But the MRI scan showed a completely different picture - the neurologist reported that she had discovered brain atrophy that was not appropriate for the patient’s age. Kristin asked me to explain what this means, and the doctor said that it was some kind of neurodegenerative disease , but more tests would be needed to make an accurate diagnosis. One of the doctors suggested they go to the Center for Memory and Aging at the University of California, San Francisco.

In the evening, Christine began to actively seek information. She went to the center’s website and began to read a description of diseases associated with brain atrophy. She immediately realized that the neurologist was right. And then she saw their future: the disease would kill her husband.

She recalls sitting in the evening with her son. “Until that moment, I had hope. We had the resources, the best doctors, I could even send him on a plane to some clinic, ”she says. “But to get into a situation where nothing can be done ... It's terrible.” The next day she quit.

A few weeks later, Christine and Lee, their parents and Alaric gathered in a meeting room on the university campus to meet with a consultation of doctors. “Do you know why you are here? - asked the leading neurologist Lee. He replied: “This was all organized by my wife.”

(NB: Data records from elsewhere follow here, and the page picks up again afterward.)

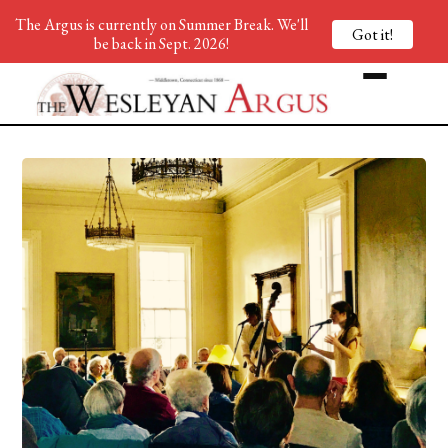
The Argus is currently on Summer Break. We'll
Got it!
be back in Sept. 2026!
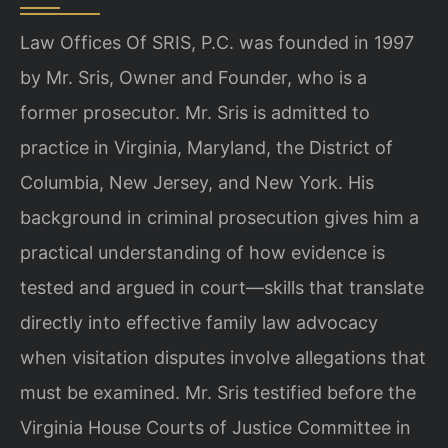
Law Offices Of SRIS, P.C. was founded in 1997
by Mr. Sris, Owner and Founder, who is a
former prosecutor. Mr. Sris is admitted to
practice in Virginia, Maryland, the District of
Columbia, New Jersey, and New York. His
background in criminal prosecution gives him a
practical understanding of how evidence is
tested and argued in court—skills that translate
directly into effective family law advocacy
when visitation disputes involve allegations that
must be examined. Mr. Sris testified before the
Virginia House Courts of Justice Committee in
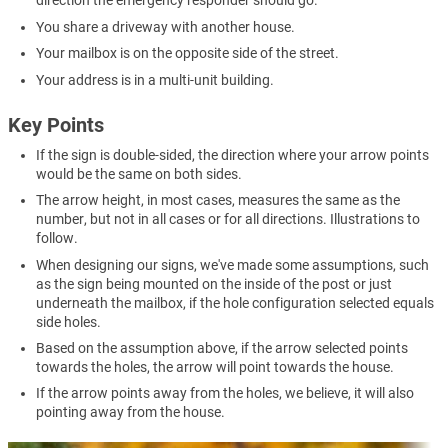
direction the emergency responder should go.
You share a driveway with another house.
Your mailbox is on the opposite side of the street.
Your address is in a multi-unit building.
Key Points
If the sign is double-sided, the direction where your arrow points
would be the same on both sides.
The arrow height, in most cases, measures the same as the
number, but not in all cases or for all directions. Illustrations to
follow.
When designing our signs, we've made some assumptions, such
as the sign being mounted on the inside of the post or just
underneath the mailbox, if the hole configuration selected equals
side holes.
Based on the assumption above, if the arrow selected points
towards the holes, the arrow will point towards the house.
If the arrow points away from the holes, we believe, it will also
pointing away from the house.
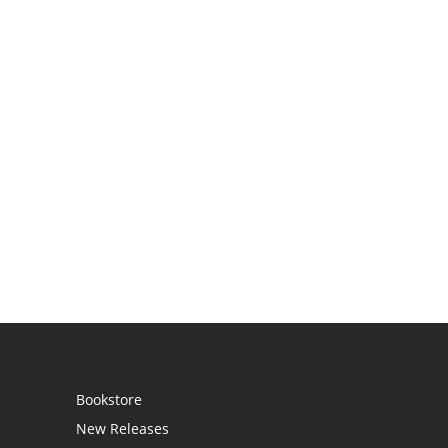
Bookstore
New Releases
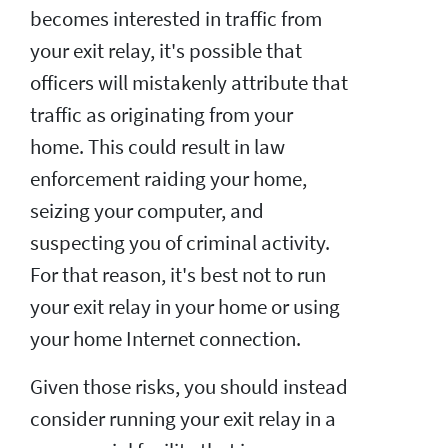
becomes interested in traffic from
your exit relay, it's possible that
officers will mistakenly attribute that
traffic as originating from your
home. This could result in law
enforcement raiding your home,
seizing your computer, and
suspecting you of criminal activity.
For that reason, it's best not to run
your exit relay in your home or using
your home Internet connection.
Given those risks, you should instead
consider running your exit relay in a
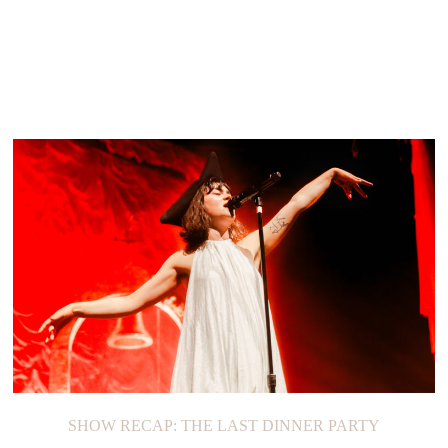
SHOW RECAP: THE LAST DINNER PARTY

“Do you know that you are sick?”

“My head often hurts,” he said. “And I also had heart surgery.”

Neurologists delivered a verdict. He had a classic case of frontotemporal dementia ( LVD) - more precisely, the behavioral variant of this disease. It affects the network of brain regions that are sometimes described as the basis of personality. With the progression of a pathological disease, it made Lee a completely different person.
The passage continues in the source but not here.